* **What you need to do**
Your answer should be one number: how many lines below have the word "this".

[Transcribed page contents]
+===+
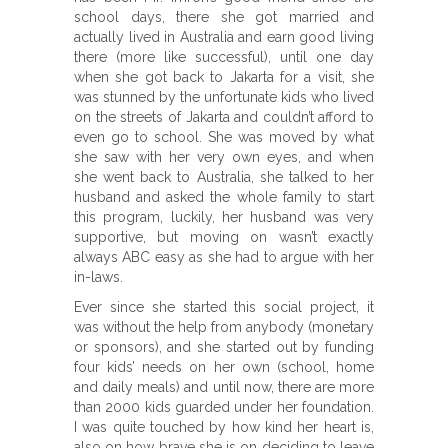
school days, there she got married and
actually lived in Australia and earn good living
there (more like successful), until one day
when she got back to Jakarta for a visit, she
was stunned by the unfortunate kids who lived
on the streets of Jakarta and couldn’t afford to
even go to school. She was moved by what
she saw with her very own eyes, and when
she went back to Australia, she talked to her
husband and asked the whole family to start
this program, luckily, her husband was very
supportive, but moving on wasn’t exactly
always ABC easy as she had to argue with her
in-laws.
Ever since she started this social project, it
was without the help from anybody (monetary
or sponsors), and she started out by funding
four kids’ needs on her own (school, home
and daily meals) and until now, there are more
than 2000 kids guarded under her foundation.
I was quite touched by how kind her heart is,
also on how brave she is on deciding to leave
+===+
* **Result of the task**
2